### ACTIVITY
Omit the pictures from the listing below and print every remaining entry verbatim.

### DATA SECTION

╔══

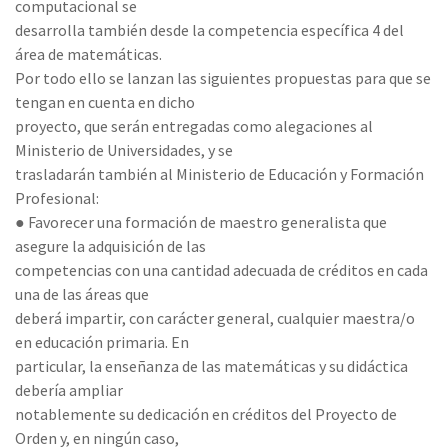
computacional se
desarrolla también desde la competencia específica 4 del
área de matemáticas.
Por todo ello se lanzan las siguientes propuestas para que se
tengan en cuenta en dicho
proyecto, que serán entregadas como alegaciones al
Ministerio de Universidades, y se
trasladarán también al Ministerio de Educación y Formación
Profesional:
● Favorecer una formación de maestro generalista que
asegure la adquisición de las
competencias con una cantidad adecuada de créditos en cada
una de las áreas que
deberá impartir, con carácter general, cualquier maestra/o
en educación primaria. En
particular, la enseñanza de las matemáticas y su didáctica
debería ampliar
notablemente su dedicación en créditos del Proyecto de
Orden y, en ningún caso,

╚══

### ANSWER AREA
computacional se
desarrolla también desde la competencia específica 4 del
área de matemáticas.
Por todo ello se lanzan las siguientes propuestas para que se
tengan en cuenta en dicho
proyecto, que serán entregadas como alegaciones al
Ministerio de Universidades, y se
trasladarán también al Ministerio de Educación y Formación
Profesional:
● Favorecer una formación de maestro generalista que
asegure la adquisición de las
competencias con una cantidad adecuada de créditos en cada
una de las áreas que
deberá impartir, con carácter general, cualquier maestra/o
en educación primaria. En
particular, la enseñanza de las matemáticas y su didáctica
debería ampliar
notablemente su dedicación en créditos del Proyecto de
Orden y, en ningún caso,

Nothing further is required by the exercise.